Stored data:
########################################

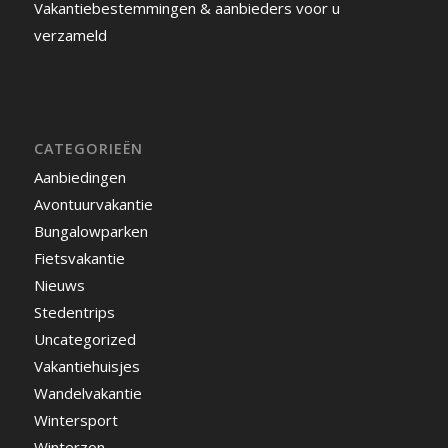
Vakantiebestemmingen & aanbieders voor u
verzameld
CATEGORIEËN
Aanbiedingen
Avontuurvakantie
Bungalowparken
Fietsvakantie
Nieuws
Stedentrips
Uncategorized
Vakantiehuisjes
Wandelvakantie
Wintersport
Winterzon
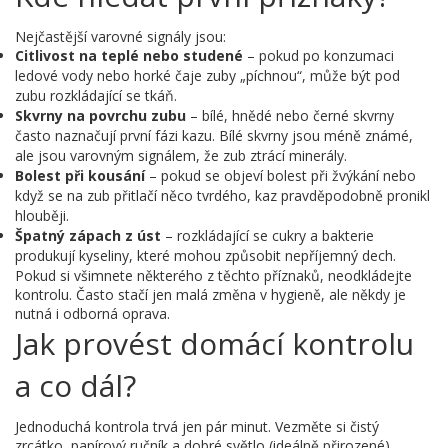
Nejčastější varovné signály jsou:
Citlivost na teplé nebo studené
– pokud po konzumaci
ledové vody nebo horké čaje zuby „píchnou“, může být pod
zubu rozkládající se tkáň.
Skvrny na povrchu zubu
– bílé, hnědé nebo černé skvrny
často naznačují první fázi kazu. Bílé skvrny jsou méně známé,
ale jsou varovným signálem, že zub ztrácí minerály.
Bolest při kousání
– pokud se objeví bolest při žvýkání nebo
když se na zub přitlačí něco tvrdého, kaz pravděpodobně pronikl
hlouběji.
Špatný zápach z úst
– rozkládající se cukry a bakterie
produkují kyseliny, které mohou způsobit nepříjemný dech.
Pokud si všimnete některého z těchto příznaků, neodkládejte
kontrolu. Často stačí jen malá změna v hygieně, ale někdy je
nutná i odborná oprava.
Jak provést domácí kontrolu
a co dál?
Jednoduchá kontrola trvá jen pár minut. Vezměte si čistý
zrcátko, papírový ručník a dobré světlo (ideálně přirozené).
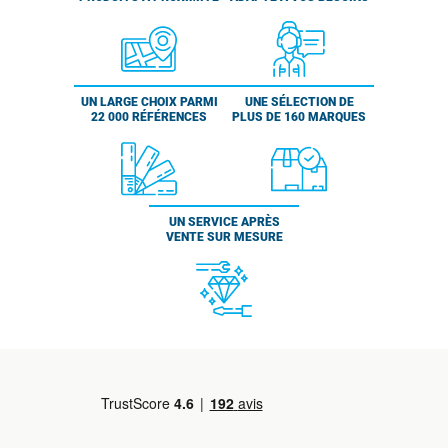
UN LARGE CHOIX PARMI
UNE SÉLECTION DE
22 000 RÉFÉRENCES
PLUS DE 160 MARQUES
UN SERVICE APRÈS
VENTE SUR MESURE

########################################

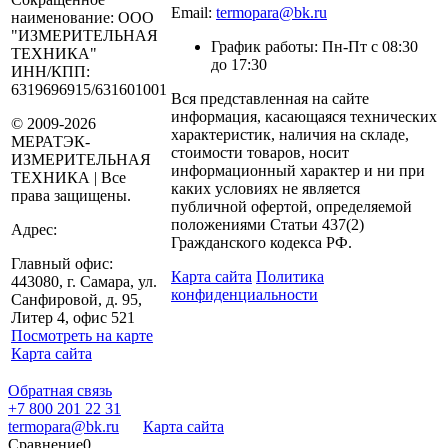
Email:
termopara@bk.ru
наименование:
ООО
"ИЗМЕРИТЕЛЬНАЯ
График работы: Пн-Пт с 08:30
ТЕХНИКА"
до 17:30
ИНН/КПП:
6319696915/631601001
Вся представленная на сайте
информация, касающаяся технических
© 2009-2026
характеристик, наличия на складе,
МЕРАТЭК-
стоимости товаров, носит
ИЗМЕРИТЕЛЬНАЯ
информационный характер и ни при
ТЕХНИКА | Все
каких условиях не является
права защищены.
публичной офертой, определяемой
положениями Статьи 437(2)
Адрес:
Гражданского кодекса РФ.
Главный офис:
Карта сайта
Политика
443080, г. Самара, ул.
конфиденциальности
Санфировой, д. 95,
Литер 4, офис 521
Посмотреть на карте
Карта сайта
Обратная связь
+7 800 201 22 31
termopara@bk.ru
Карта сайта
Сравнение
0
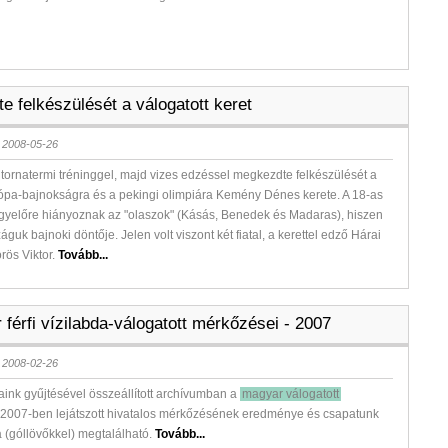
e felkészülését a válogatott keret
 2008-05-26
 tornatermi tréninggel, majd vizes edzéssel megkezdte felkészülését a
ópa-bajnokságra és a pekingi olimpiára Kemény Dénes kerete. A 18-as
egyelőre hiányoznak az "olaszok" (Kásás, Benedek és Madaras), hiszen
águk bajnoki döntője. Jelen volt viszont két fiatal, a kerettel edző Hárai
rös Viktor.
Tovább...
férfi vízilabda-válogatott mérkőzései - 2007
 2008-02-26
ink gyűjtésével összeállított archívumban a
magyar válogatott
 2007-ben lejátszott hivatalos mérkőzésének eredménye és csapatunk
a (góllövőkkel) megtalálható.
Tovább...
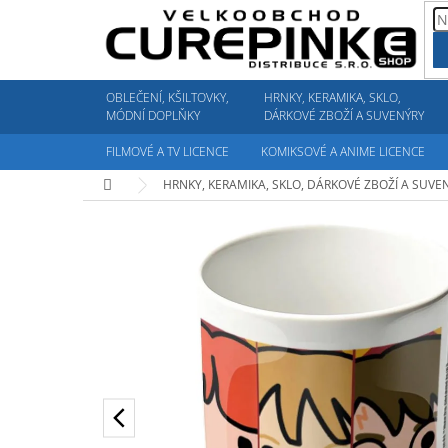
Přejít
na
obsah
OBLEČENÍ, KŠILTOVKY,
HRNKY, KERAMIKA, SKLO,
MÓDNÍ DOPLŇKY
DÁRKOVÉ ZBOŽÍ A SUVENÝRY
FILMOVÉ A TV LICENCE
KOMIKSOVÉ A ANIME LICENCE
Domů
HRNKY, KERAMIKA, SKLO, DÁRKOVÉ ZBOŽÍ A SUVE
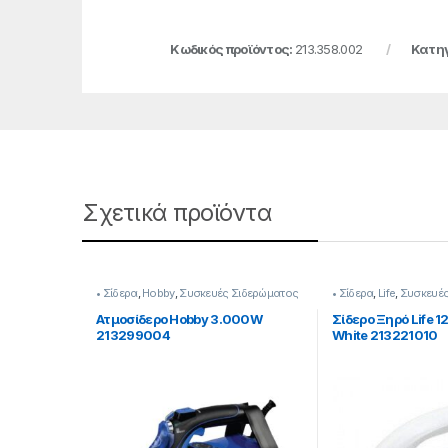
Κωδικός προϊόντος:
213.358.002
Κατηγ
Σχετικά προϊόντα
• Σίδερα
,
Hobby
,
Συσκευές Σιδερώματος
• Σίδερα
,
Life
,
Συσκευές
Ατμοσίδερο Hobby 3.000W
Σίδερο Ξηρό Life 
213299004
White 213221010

########################################

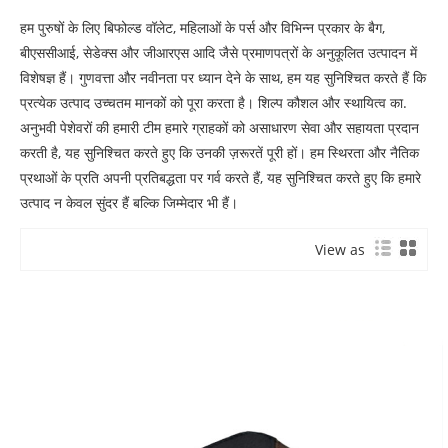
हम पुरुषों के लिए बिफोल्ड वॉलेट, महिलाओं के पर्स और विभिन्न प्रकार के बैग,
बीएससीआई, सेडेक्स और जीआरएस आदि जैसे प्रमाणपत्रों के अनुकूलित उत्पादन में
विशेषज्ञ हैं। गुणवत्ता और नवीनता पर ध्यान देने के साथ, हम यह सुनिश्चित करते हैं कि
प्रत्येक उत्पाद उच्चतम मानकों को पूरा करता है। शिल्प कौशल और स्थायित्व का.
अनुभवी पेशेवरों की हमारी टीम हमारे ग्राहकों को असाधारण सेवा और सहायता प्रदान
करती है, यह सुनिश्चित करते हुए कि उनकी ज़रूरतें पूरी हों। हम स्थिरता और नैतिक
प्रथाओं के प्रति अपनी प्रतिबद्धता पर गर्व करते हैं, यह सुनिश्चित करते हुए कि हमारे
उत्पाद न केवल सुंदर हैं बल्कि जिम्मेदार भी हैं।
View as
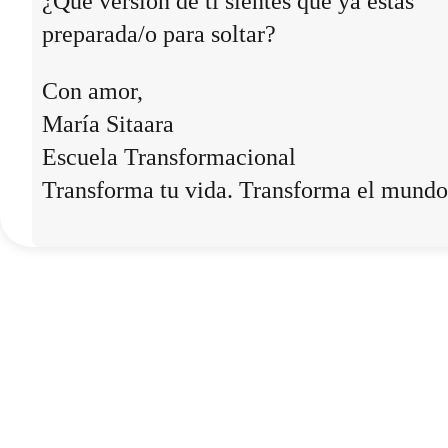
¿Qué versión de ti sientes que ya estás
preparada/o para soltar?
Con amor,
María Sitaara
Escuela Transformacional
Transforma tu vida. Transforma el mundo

########################################

Wherever the string "HRNKY" appears in the entries, copy that line.

HRNKY, KERAMIKA, SKLO,
HRNKY, KERAMIKA, SKLO, DÁRKOVÉ ZBOŽÍ A SUVE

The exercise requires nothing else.